■ **WHAT IS EXPECTED**
One range is to be output from the listing below, exactly as written: the line with "corso nei giorni" to the line with "In relazione ad", both kept.

■ **DATA EXTRACT**
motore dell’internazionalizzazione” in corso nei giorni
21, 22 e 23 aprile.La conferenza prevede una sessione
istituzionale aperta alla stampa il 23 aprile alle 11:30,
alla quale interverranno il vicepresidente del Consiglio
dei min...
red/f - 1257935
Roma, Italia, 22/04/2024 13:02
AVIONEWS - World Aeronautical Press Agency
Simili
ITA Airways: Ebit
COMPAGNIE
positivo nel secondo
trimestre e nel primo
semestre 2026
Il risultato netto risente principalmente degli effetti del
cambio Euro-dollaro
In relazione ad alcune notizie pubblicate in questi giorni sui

---

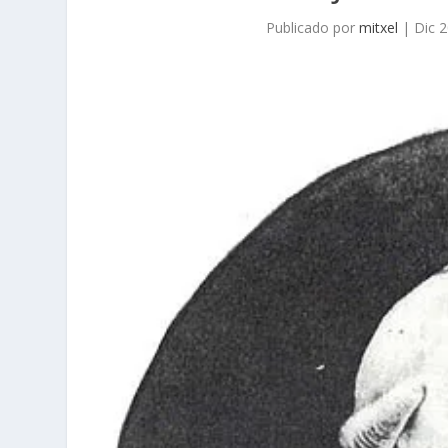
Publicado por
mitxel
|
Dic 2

■ **TASK SOLUTION**
motore dell’internazionalizzazione” in corso nei giorni
21, 22 e 23 aprile.La conferenza prevede una sessione
istituzionale aperta alla stampa il 23 aprile alle 11:30,
alla quale interverranno il vicepresidente del Consiglio
dei min...
red/f - 1257935
Roma, Italia, 22/04/2024 13:02
AVIONEWS - World Aeronautical Press Agency
Simili
ITA Airways: Ebit
COMPAGNIE
positivo nel secondo
trimestre e nel primo
semestre 2026
Il risultato netto risente principalmente degli effetti del
cambio Euro-dollaro
In relazione ad alcune notizie pubblicate in questi giorni sui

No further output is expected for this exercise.